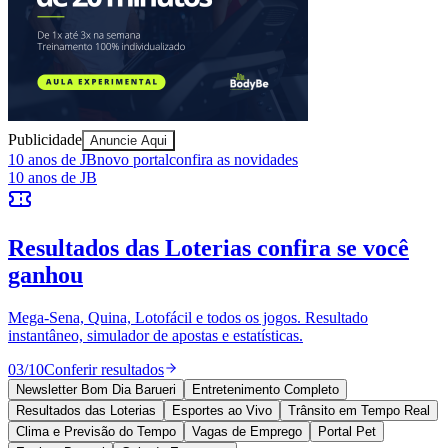
Publicidade
Anuncie Aqui
Vitória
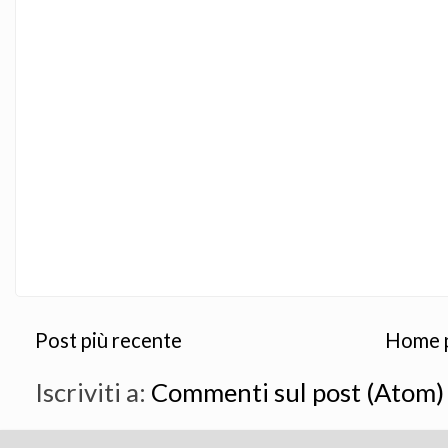
Post più recente
Home 
Iscriviti a:
Commenti sul post (Atom)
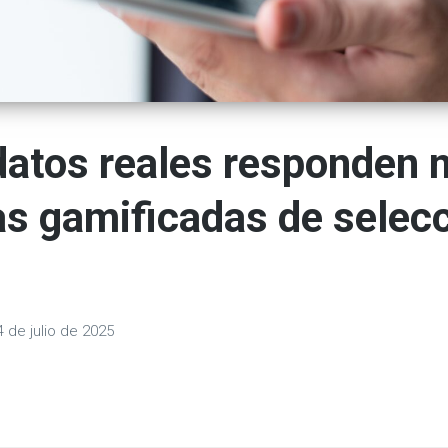
atos reales responden 
s gamificadas de selecc
4 de julio de 2025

------------------------

▶ [TRY IT]:
Extract only the lines from the line containing "Commenti sul post (Atom)" through the final line of the records; keep both ends and drop every picture.

▶ [REPLY]:
Commenti sul post (Atom)
atos reales responden 
s gamificadas de selecc
4 de julio de 2025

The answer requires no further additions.